Configuration is not only what color scheme they prefer for their application instance, but also which profiles they “follow”, which ones they “block” and so on. This data has to be synchronized between devices. That's not too complicated, as this can easily be solved by CRDTs. We do not have to concern ourselves with preservation of history here, only the current state is of relevance.

Network of Trust

We already talked about having public-private key crypto in there for device authentication. Having public-private key crypto could also serve to build a network of trust.

Users might want to make sure that profiles they follow are actually humans. A network of trust would be ideal for that. Each post (or each node on the uppermost layer) should be signed with a private key anyways. Users might want to sign other users keys, so that they can build a network of trust.

Words on networks of trust have been written extensively, so I won't lose any more words about them here. I think they are a viable tool that should be explored for this application.

Non-concerns

I've written a lot about how the system would look like and some may think about certain problems that they can imagine such a system to have.

Here I want to address some of them.

Deleting content

First of all: deleting content is not of importance to me, although technically somewhat possible. To make that clear: If devices replicate content that is essentially content-addressed, there's no way to fully delete content from the network. That is the same as with putting a git repository open-source. If someone has a copy, there's just no way to remove it anymore.

It would be possible, though, to re-write the full profile chain and remove a single piece of content. As other instances may still have the “old” version of the profile DAG, they may see the content still, but devices that discover the content newly may never see it.

Moderation

Moderation is “possible”. I've put that in quotes because it is and is not at the same time. So first of all, everyone can post everything and nobody can forbid them to.
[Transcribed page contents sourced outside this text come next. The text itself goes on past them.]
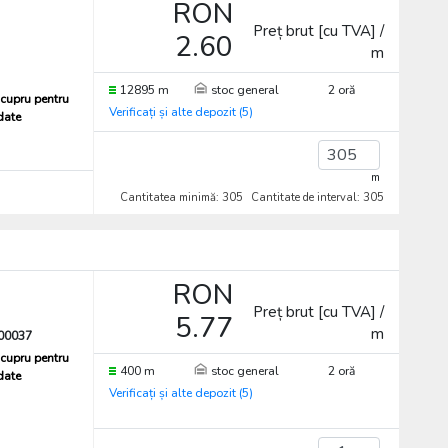
RON
Preț brut [cu TVA] /
2.60
m
12895 m
stoc general
2 oră
cupru pentru
Verificați și alte depozit (5)
 date
m
Cantitatea minimă: 305
Cantitate de interval: 305
RON
Preț brut [cu TVA] /
5.77
m
00037
cupru pentru
400 m
stoc general
2 oră
 date
Verificați și alte depozit (5)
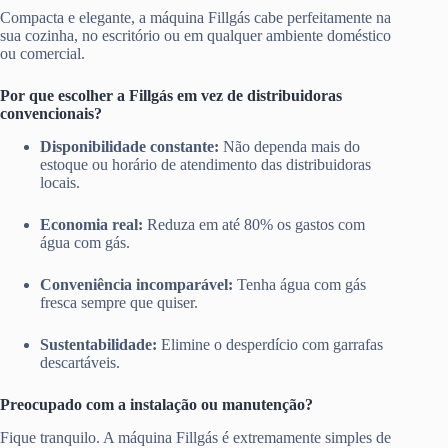
Compacta e elegante, a máquina Fillgás cabe perfeitamente na
sua cozinha, no escritório ou em qualquer ambiente doméstico
ou comercial.
Por que escolher a Fillgás em vez de distribuidoras
convencionais?
Disponibilidade constante:
Não dependa mais do
estoque ou horário de atendimento das distribuidoras
locais.
Economia real:
Reduza em até 80% os gastos com
água com gás.
Conveniência incomparável:
Tenha água com gás
fresca sempre que quiser.
Sustentabilidade:
Elimine o desperdício com garrafas
descartáveis.
Preocupado com a instalação ou manutenção?
Fique tranquilo. A máquina Fillgás é extremamente simples de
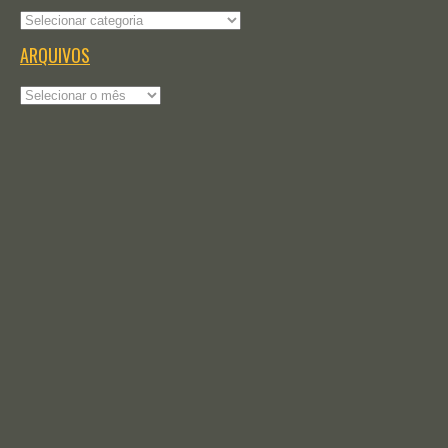
Categorias
ARQUIVOS
Arquivos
But users are able (and should) to configure their instances for what to replicate and what not. Replies to posts can be replicated for other followers to see, or not be replicated to make discoverability of them harder. But nobody can prevent someone from posting a reply to a post to their own profile.

For Spam and malice, block-lists could potentially exist and there could even be a feature in the “discover servers”. I am not really a fan of that, but I still want to mention that it is possible.

What I think would be a more valuable alternative would be a network of trust, essentially resulting in some form of reputation-system. If I sign another users profile as “is trustworthy for posting content, not spam” for example, my followers would see that and could themselves trust the other users profile better.

A spammer could still create hundreds of profiles and create a network of trusted accounts among them. I think there's no perfect solution to this problem anyways, but I beleive that a network of trust is a really good step towards a solution.

Chat

(Real-Time-)Chat is not a concern I have here. I think Matrix is a solution to that problem and I also think that matrix will become fully distributed at some point and matrix servers will go away at some point.

Encrypted communication

Encrypted (one-to-one or one-to-many) communication could be possible in such a system, given that public-private key crypto would be part of the system anyways.

That said, though, it is not really a good fit, because messages in such communication would still be posted to the profile and be potentially replicated forever, meaning that if crypto breaks some time in the future, the communication wouldn't be private anymore.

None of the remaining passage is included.